More specifically, arrays are about the fastest thing around, and handing out objects from within a preallocated array tends to give the best access performance by a large margin. From what I understand you basically have to sidestep the Rust borrow checker to achieve this. Which does raise some interesting questions.

I think the original poster was also saying that heap allocations are slow, which is true, but I agree it'd be easier to tell if your program is having trouble with that.

2 comments

I'm unclear how cache line utilization is relevant here. In both Zig and Rust, the choice of allocator has no effect on the layout of data in a given collection. In other words, this Zig code:

    var foo_list = ArrayList(u8).init(foo_allocator);
    try foo_list.append(1);
    try foo_list.append(2);
    try foo_list.append(3);
...and this Rust code:

    let mut foo_list = Vec::new();
    foo_list.push(1);
    foo_list.push(2);
    foo_list.push(3);
...are both going to produce an array of [1,2,3] stored in the heap. The choice of allocator only affects where that array itself ends up being stored. Fetching an element of foo_list is going to cache the other elements in the list regardless of its location in memory, so the choice of allocator doesn't matter for that purpose. The only thing that could make a difference is if you want multiple different collections to be fetched in the same cache line, but if your collections are so small that multiple collections fit in the same cache line then your data isn't big enough to be worrying about optimizing your cache utilization (and furthermore, even if you carefully lay out your collections in such a way, as soon as any of your growable arrays need to be reallocated that completely throws all of your careful organization out the window).

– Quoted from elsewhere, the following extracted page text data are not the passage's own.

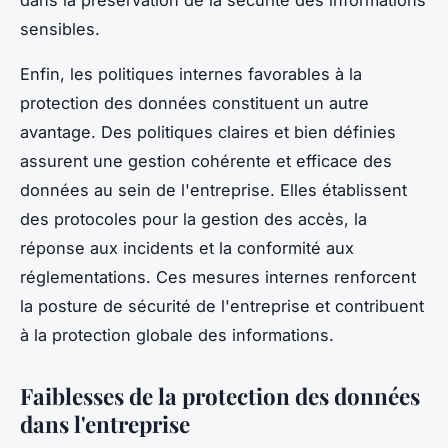
dans la préservation de la sécurité des informations
sensibles.
Enfin, les politiques internes favorables à la
protection des données constituent un autre
avantage. Des politiques claires et bien définies
assurent une gestion cohérente et efficace des
données au sein de l'entreprise. Elles établissent
des protocoles pour la gestion des accès, la
réponse aux incidents et la conformité aux
réglementations. Ces mesures internes renforcent
la posture de sécurité de l'entreprise et contribuent
à la protection globale des informations.
Faiblesses de la protection des données
dans l'entreprise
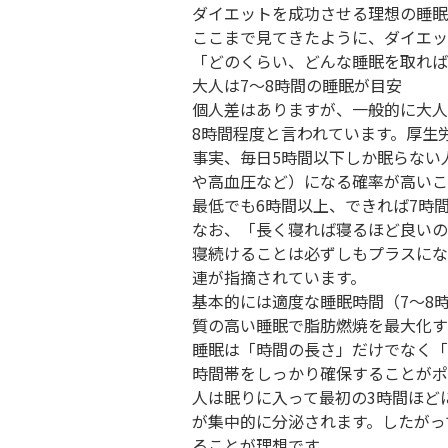
ダイエットを成功させる理想の睡眠
ここまで見てきたように、ダイエッ
「どのくらい、どんな睡眠を取れば
大人は7〜8時間の睡眠が目安
個人差はありますが、一般的に大人
8時間程度と言われています。厚生
事実、毎日5時間以下しか眠らない
や高血圧など）になる確率が高いこ
最低でも6時間以上、できれば7時
なお、「長く寝れば寝るほど良いの
寝続けることは必ずしもプラスにな
連が指摘されています。
基本的には適度な睡眠時間（7〜8
質の高い睡眠で脂肪燃焼を最大化す
睡眠は「時間の長さ」だけでなく「
時間帯をしっかり確保することがポ
人は眠りに入って最初の3時間ほど
が集中的に分泌されます。したがっ
ることが理想です。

> More specifically, arrays are about the fastest thing around, and handing out objects from within a preallocated array tends to give the best access performance by a large margin. From what I understand you basically have to sidestep the Rust borrow checker to achieve this.

Where did you get this impression? Rust has stack allocated arrays, and you can hand out references to them just as well as you can to any other owned type. I can think of no distinction that the borrow checker makes between stack- and heap-allocated types.

While I agree with you, my point was specifically the cost of a malloc. As someone who had actually profiled a pool vs malloc, this is kind of a salient point for me.

In some workloads short-lived allocations are common. Like memory is allocated for milliseconds and then deallocated - and X% of time will be spent just inside the allocator trying to find the best block to allocate. At this point you want to make sure that you don't spend more time in the allocator than allocations actually live.